There was no traffic on the island and we zipped down the road and parked the car just outside the trailhead to Fish Point. We found the nearly invisible trail going off into the woods. Other people were there, too, also looking for the project. They looked at our running shoes but didn’t say anything. I looked at their rubber boots.

We went a ways into the forest, which then became a bog. Pretty soon we would have to decide whether or not to turn back. We couldn’t see anything up ahead. The forest was sparse with trees, but oddly dense. It was the kind of forest you’d get lost in in ten seconds flat because everywhere in it looked exactly the same.

The museum attendant had told us that early in the mornings, the nets went up to catch songbirds. The birds were then gently removed and some were banded or fitted with transmitters. Then the birds were released, and at eleven o’clock, the nets came down. We didn’t see anyone and our feet were quickly soaked, so we turned back.
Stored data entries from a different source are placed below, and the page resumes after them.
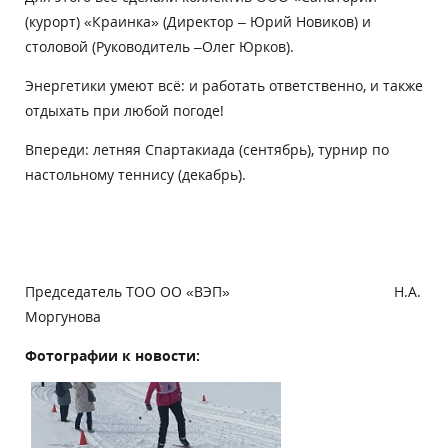
(курорт) «Краинка» (Директор – Юрий Новиков) и
столовой (Руководитель –Олег Юрков).
Энергетики умеют всё: и работать ответственно, и также
отдыхать при любой погоде!
Впереди: летняя Спартакиада (сентябрь), турнир по
настольному теннису (декабрь).
Председатель ТОО ОО «ВЭП» Н.А.
Моргунова
Фотографии к новости: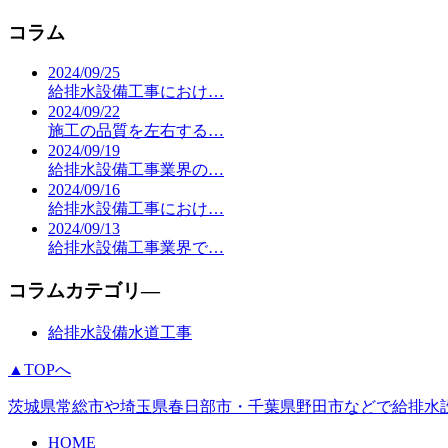
コラム
2024/09/25
給排水設備工事におけ…
2024/09/22
施工の品質を左右する…
2024/09/19
給排水設備工事業界の…
2024/09/16
給排水設備工事におけ…
2024/09/13
給排水設備工事業界で…
コラムカテゴリ―
給排水設備水道工事
▲TOPへ
茨城県常総市や埼玉県春日部市・千葉県野田市などで給排水
HOME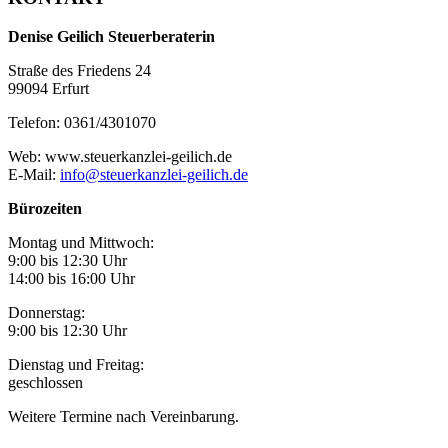
Denise Geilich Steuerberaterin
Straße des Friedens 24
99094 Erfurt
Telefon: 0361/4301070
Web: www.steuerkanzlei-geilich.de
E-Mail:
info@steuerkanzlei-geilich.de
Bürozeiten
Montag und Mittwoch:
9:00 bis 12:30 Uhr
14:00 bis 16:00 Uhr
Donnerstag:
9:00 bis 12:30 Uhr
Dienstag und Freitag:
geschlossen
Weitere Termine nach Vereinbarung.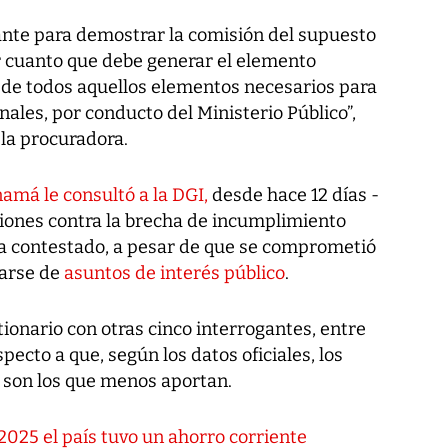
ante para demostrar la comisión del supuesto
or cuanto que debe generar el elemento
o de todos aquellos elementos necesarios para
nales, por conducto del Ministerio Público”,
la procuradora.
namá le consultó a la DGI,
desde hace 12 días -
cciones contra la brecha de incumplimiento
o ha contestado, a pesar de que se comprometió
tarse de
asuntos de interés público
.
ionario con otras cinco interrogantes, entre
pecto a que, según los datos oficiales, los
 son los que menos aportan.
2025 el país tuvo un ahorro corriente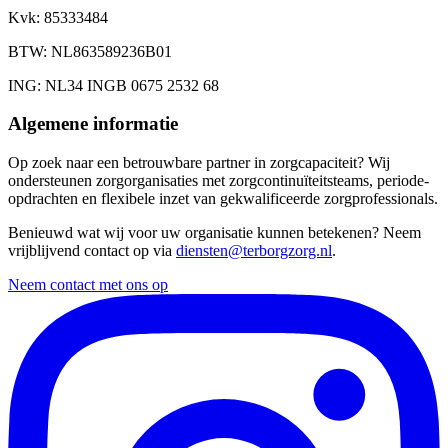
Kvk
: 85333484
BTW
: NL863589236B01
ING
: NL34 INGB 0675 2532 68
Algemene informatie
Op zoek naar een betrouwbare partner in zorgcapaciteit? Wij
ondersteunen zorgorganisaties met zorgcontinuïteitsteams, periode-
opdrachten en flexibele inzet van gekwalificeerde zorgprofessionals.
Benieuwd wat wij voor uw organisatie kunnen betekenen? Neem
vrijblijvend contact op via
diensten@terborgzorg.nl
.
Neem contact met ons op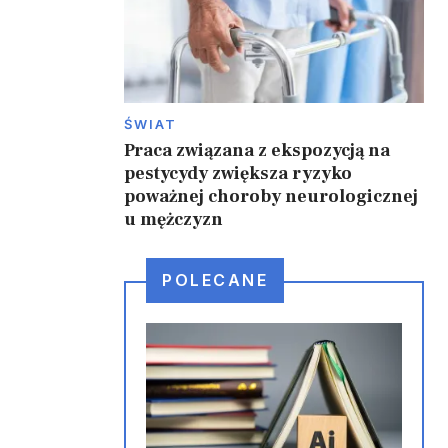
ŚWIAT
Praca związana z ekspozycją na
pestycydy zwiększa ryzyko
poważnej choroby neurologicznej
u mężczyzn
POLECANE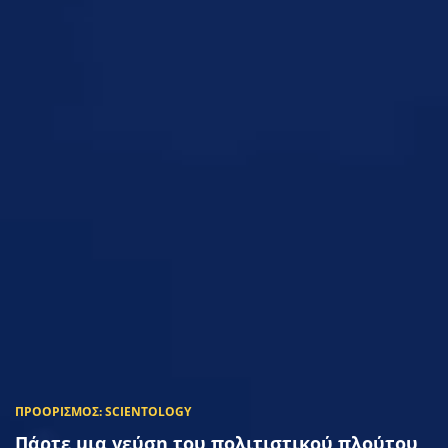
Πάρτε μια γεύση του πολιτιστικού πλούτου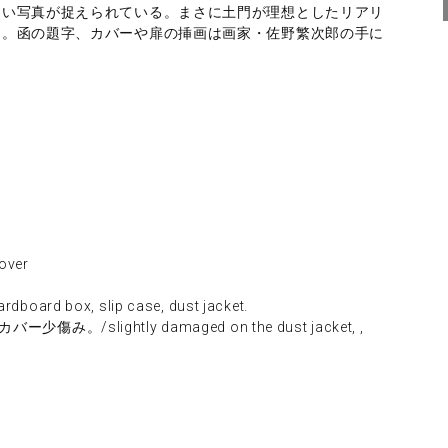
しい写真が捉えられている。まさに土門が理想としたリアリ
る。函の題字、カバーや扉の挿画は画家・佐野繁次郎の手に
ver
 box, slip case, dust jacket.
。/slightly damaged on the dust jacket, ,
We went back to the woods leading out to Fish Point and had another look around. We saw a lot of the same birds as on the day before, but not as many, possibly because it was closer to noon, the warmest part of the day.

When we walked on the forest path, Yeats went first. If I went first, I walked too quickly. We missed things. Yeats would fall behind while I worked up a pace, a rhythm more attuned to hiking than birdwatching. It wouldn’t be long before he was yelling at me to slow down and then, inevitably, he’d take the lead.

“Mom, you’re going too fast!” Oh, yeah, we were birdwatching. What had I already missed?

Yeats thought he heard a wren, so we stopped and surveyed the forest. We spotted it through our binoculars, about a hundred metres away, hopping around on some dead branches.

A man wandered up beside us and said, “What is it?”

Yeats said, “A wren, a house wren.”

The man raised his huge telephoto lens and after a few seconds, he said, “A
Carolina wren
, I’d say.”

“Well, it’s kind of small and there’s no white stripe down its face,” Yeats said.

“Hmph. I still think it’s a Carolina.” He looked at Yeats and I imagined what he was thinking: how can this kid know the difference between the house wren and the Carolina wren? The man didn’t know that this kid had memorized the bird book long ago, and I didn’t tell him. I was the silent witness.

The wren sang its song and Yeats said, “There. It’s definitely a house wren.”

The man said “Hmph” again and moved on down the trail.

Anger swelled up in my throat. The man could at least have acknowledged Yeats’s opinion, engaged in a conversation about the differences between the wrens, maybe admitted that the boy
could
be right. The anger startled me, then bothered me, and I dropped it. Yeats just shrugged.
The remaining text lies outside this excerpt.